--- START ---
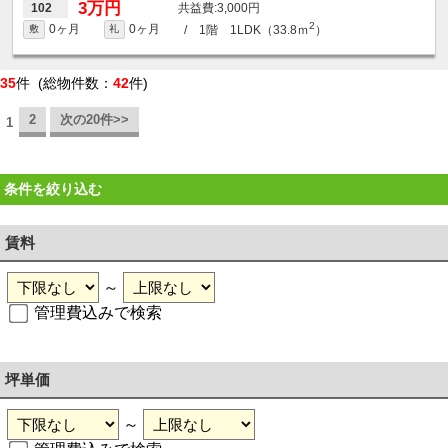
3万円
3,000円
102
2
0ヶ月
0ヶ月
/ 1階 1LDK（33.8ｍ
）
敷
礼
35
件 (総物件数：
42
件)
2
次の20件>>
1
条件を絞り込む
賃料
～
管理費込みで検索
坪単価
～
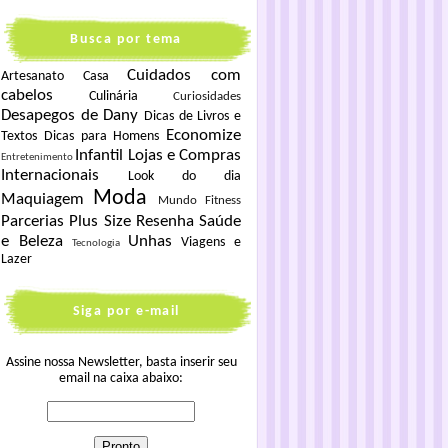
Busca por tema
Cuidados com
Artesanato
Casa
cabelos
Culinária
Curiosidades
Desapegos de Dany
Dicas de Livros e
Economize
Textos
Dicas para Homens
Infantil
Lojas e Compras
Entretenimento
Internacionais
Look do dia
Moda
Maquiagem
Mundo Fitness
Parcerias
Plus Size
Resenha
Saúde
e Beleza
Unhas
Viagens e
Tecnologia
Lazer
Siga por e-mail
Assine nossa Newsletter, basta inserir seu
email na caixa abaixo:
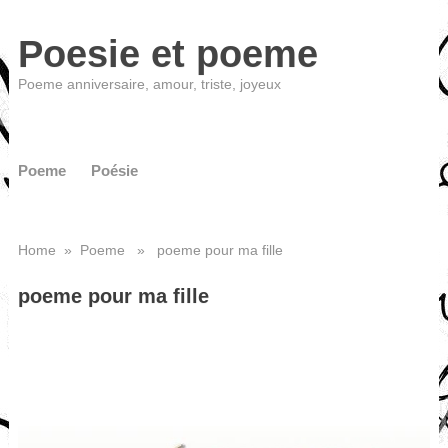
Poesie et poeme
Poeme anniversaire, amour, triste, joyeux
Poeme
Poésie
Home
»
Poeme
» poeme pour ma fille
poeme pour ma fille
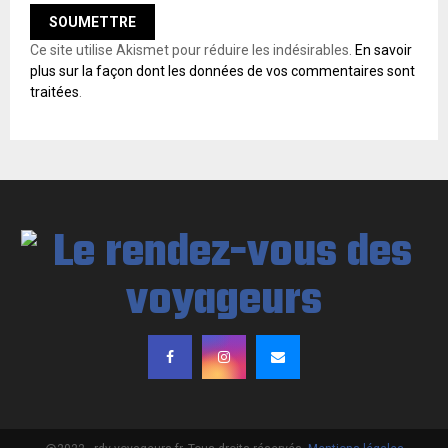
Ce site utilise Akismet pour réduire les indésirables.
En savoir
plus sur la façon dont les données de vos commentaires sont
traitées
.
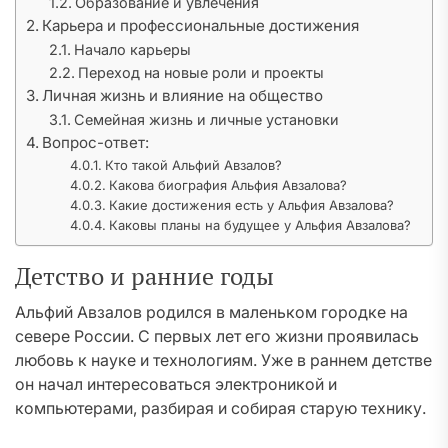
Образование и увлечения
Карьера и профессиональные достижения
Начало карьеры
Переход на новые роли и проекты
Личная жизнь и влияние на общество
Семейная жизнь и личные установки
Вопрос-ответ:
Кто такой Альфий Авзалов?
Какова биография Альфия Авзалова?
Какие достижения есть у Альфия Авзалова?
Каковы планы на будущее у Альфия Авзалова?
Детство и ранние годы
Альфий Авзалов родился в маленьком городке на
севере России. С первых лет его жизни проявилась
любовь к науке и технологиям. Уже в раннем детстве
он начал интересоваться электроникой и
компьютерами, разбирая и собирая старую технику.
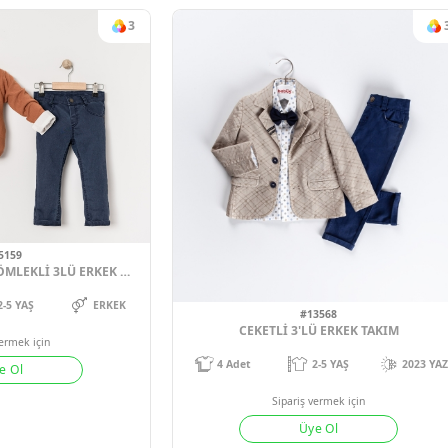
#15157
#1517
BEBÜŞ KAPÜŞONLU HIRKA 3LÜ ERKEK ÇOCUK TAKIM 2-3-4-5 YAŞ
2-5 YAŞ
2024-25 KIŞ
4
Adet
2-5
Sipariş vermek için
Sipariş verm
Üye Ol
Üye 
3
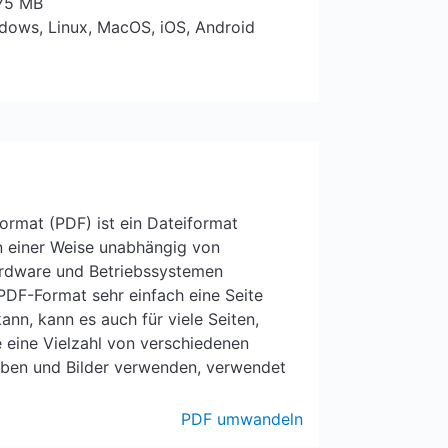
 75 MB
ndows, Linux, MacOS, iOS, Android
rmat (PDF) ist ein Dateiformat
 einer Weise unabhängig von
rdware und Betriebssystemen
DF-Format sehr einfach eine Seite
nn, kann es auch für viele Seiten,
eine Vielzahl von verschiedenen
arben und Bilder verwenden, verwendet
PDF umwandeln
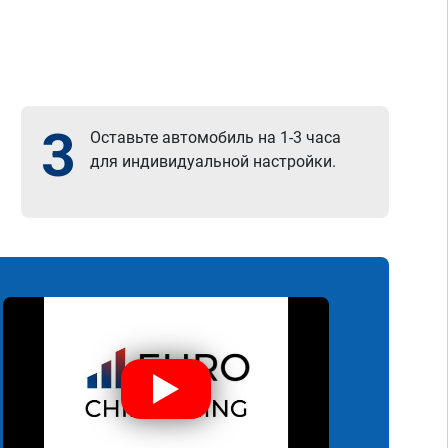
3
Оставьте автомобиль на 1-3 часа
для индивидуальной настройки.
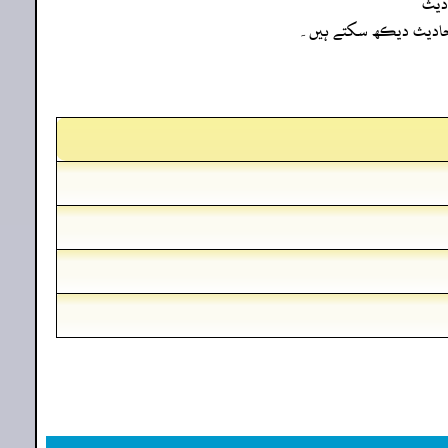
دیث
ہ احادیث دیکھ سکتے ہیں۔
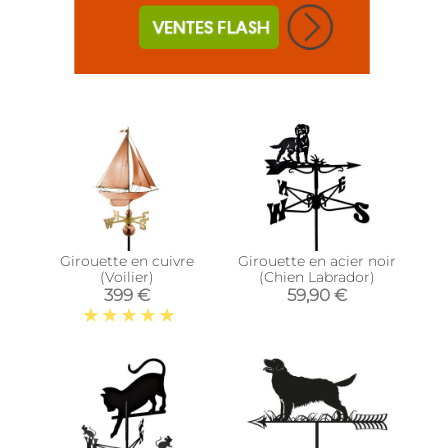
Girouette en cuivre
Girouette en acier noir
(Voilier)
(Chien Labrador)
399 €
59,90 €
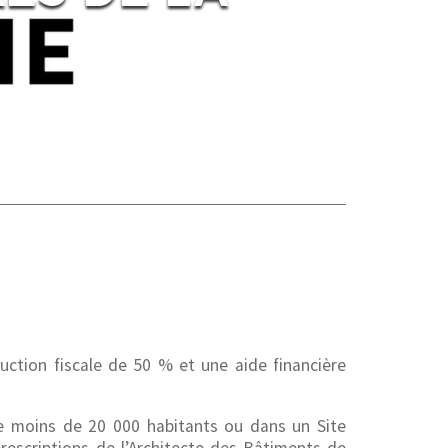
uction fiscale de 50 % et une aide financière
de moins de 20 000 habitants ou dans un Site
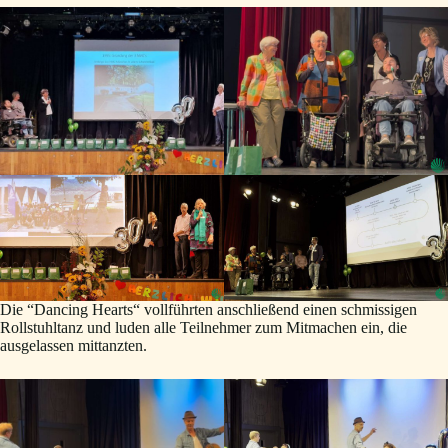
Die “Dancing Hearts“ vollführten anschließend einen schmissigen
Rollstuhltanz und luden alle Teilnehmer zum Mitmachen ein, die
ausgelassen mittanzten.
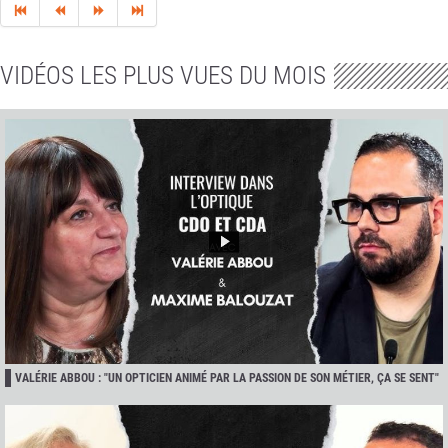
VIDÉOS LES PLUS VUES DU MOIS
VALÉRIE ABBOU : "UN OPTICIEN ANIMÉ PAR LA PASSION DE SON MÉTIER, ÇA SE SENT"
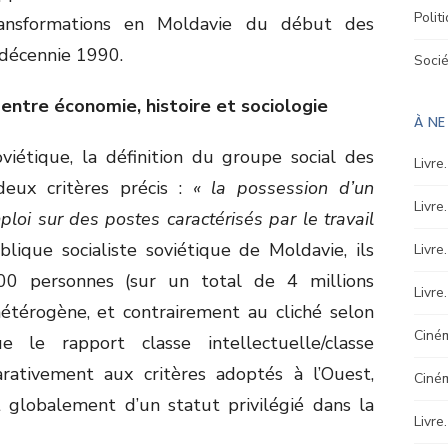
Polit
transformations en Moldavie du début des
 décennie 1990.
Soci
 entre économie, histoire et sociologie
À N
iétique, la définition du groupe social des
Livre
eux critères précis :
« la possession d’un
Livre
mploi sur des postes caractérisés par le travail
lique socialiste soviétique de Moldavie, ils
Livre
00 personnes (sur un total de 4 millions
Livre
hétérogène, et contrairement au cliché selon
Ciném
 le rapport classe intellectuelle/classe
arativement aux critères adoptés à l’Ouest,
Ciné
it globalement d’un statut privilégié dans la
Livre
--- END ---
**Exercise directions:**
Check every line of the entries above, and copy those that carry the string "critères".

**Result for this exercise:**
eux critères précis :
arativement aux critères adoptés à l’Ouest,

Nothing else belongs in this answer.